5 Minute Read
The following article was penned by our Director of Consulting, Dustin Sitton. It provides a more technical view of how advancements in CRM offerings are changing the way consultants and developers operate.
Developers Have Been Waiting for This…Or Have They?
The promise of an enterprise application so flexible and easy to use that it eliminates the need for traditional custom software development has been talked about for a long time. Until recently, developers have
been asked by businesses, and specific departments, to create custom solutions that this mythical enterprise application would solve, if it existed.
Developers are very familiar with programs that are typically used to create these custom solutions, such as Visual Studio, Eclipse, or notepad++. If you are not a developer and reading this, you may be more familiar with programs like Access, FileMaker, or even Excel, which allow you to manipulate or manage your business data.
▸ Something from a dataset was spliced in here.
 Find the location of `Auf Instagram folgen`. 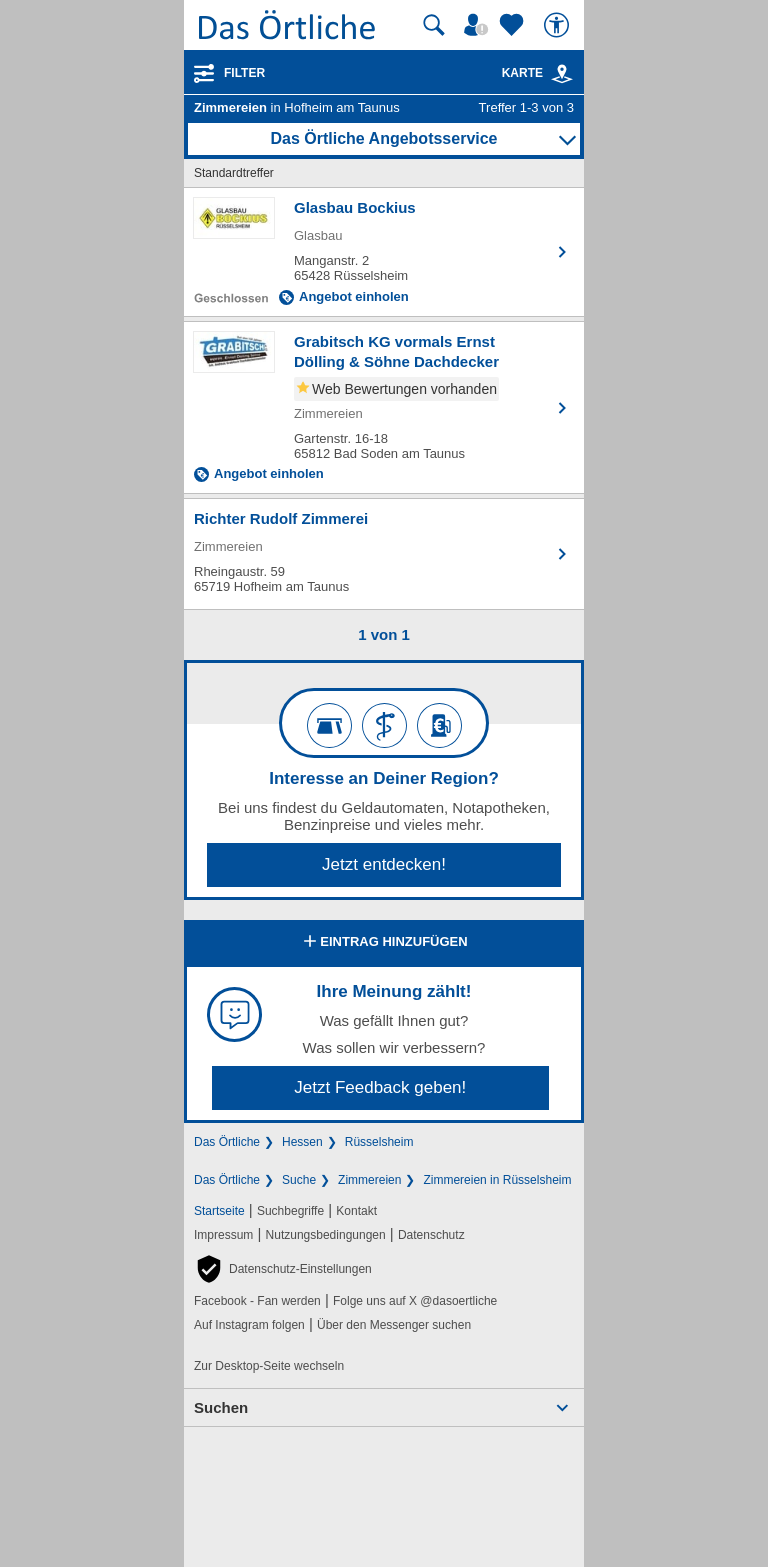

Auf Instagram folgen is located at coordinates (249, 1325).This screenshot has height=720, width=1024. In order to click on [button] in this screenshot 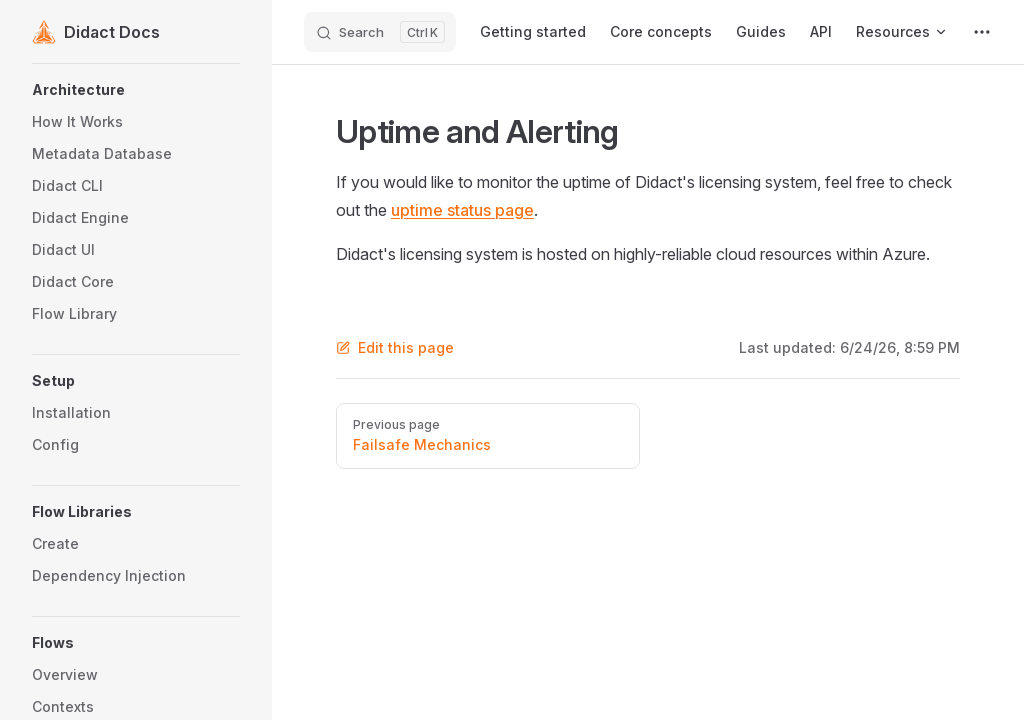, I will do `click(136, 90)`.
The solutions created with these programs certainly solved the immediate problem, but rarely did they address the overarching, long-term needs of the enterprise.
As a software developer, if you were to take a step back, you’d realize that while we were focused on building better software solutions for businesses/departments, we inadvertently wrote the ultimate business application. Oh the irony!
We now have access to an enterprise application so good it’s the last one we will ever need. It’s the Cool Ranch Doritos Locos Tacos of software…and it’s here. But if the “ultimate business application” now exists, what will happen to custom software developers?
Software Development Is Never Finished.
Almost as soon as a custom application is launched, it begins to age. As a developer, you take every step to ensure a sound modular design is implemented, allowing the application to remain viable. However, updates are almost always needed to maintain the application and, in time, every tool used to build it falls out of favor. This means you were constantly coding, reviewing, assessing, tweaking, and updating the applications you had built.
This isn’t the case with SaaS products such as some CRMs. You can sit on your hands and they continually improve. They evolve with changing business needs, and the very best ones stay one step ahead, offering add-ons that integrate seamlessly with their base offering.
As you know, when building a custom application from scratch, you typically start with the database. You build schemas, tables, fields, and create the relationships between them. From there, you need to build a user experience, business logic, API’s, logging, security, administration, mobile support, and integrations to other systems. Compared to implementing a CRM, this custom route is time intensive and costly; but that is what’s awesome about custom software development, getting your hands dirty and coding!
The process to build out a CRM begins the same way as the custom software development process. The massive difference comes when it is time to build the user experience, business logic, API’s, logging, security, administration, mobile support, and integrations to other systems. With a CRM, these things have automatically been built for us. Simply by creating our Entity Relationship Diagram (ERD), we now have a UI, several fully realized API’s to choose from, and a terrific framework from which we can start customizing workflows, business logic, and security. Also, we don’t have nearly as much bug or scalability testing to perform and have a fantastic mobile experience right out of the box. Efficient…sure; but it’s not nearly as fun from a coding standpoint.
Why Should Software Developers Care?
Think about it from your client’s perspective. This shortened development timeline allows “development work” to happen at a faster, more agile pace that even the most seasoned custom developers could never match. Further, under many circumstances we end up with a significantly better solution, and it all comes at a fraction of the cost.
From your client’s point of view, this means they will see a finished product sooner, and it will cost them less. Pretty appealing. Also, now when your clients ask for enhancements, you can come back a day or two later, not with mockups, but with a production ready version of their vision, making you look like a rock star. Also pretty appealing.
To be clear, there remain scenarios where traditional software development is needed. It may be due to licensing requirements, or the required solution may not fit neatly into a CRM architecture, or we may only need to build the “glue” to connect several disparate applications. These situations will always exist, but we are surprised at the pace at which CRM-based applications are devouring use case after use case.
The CRM landscape is changing.
Personally, it is incredibly satisfying to witness the “Aha!” moment when an organization fully realizes this new vision for what CRMs can and should do. What starts as a solution for the Sales Department naturally expands to include solutions for the Service and/or Marketing departments. The result is a fully integrated business on a unified platform, with all departments contributing, collaborating, and reporting against the same set of data. It’s everything every developer could want in a relational database driven system!
As a developer, it’s a bitter sweet advancement within our industry. Now we can offer our clients much more economical ways to manage almost every aspect of their business. I just wish I could still roll up my sleeves and get my custom code on like Donkey Kong.
Change can be annoying, especially when it effects the way you have gotten used to doing things; but we, like our industry, must adopt and adapt. CRM has arrived and is here to stay, evolve, and grow even more integral for businesses of all types.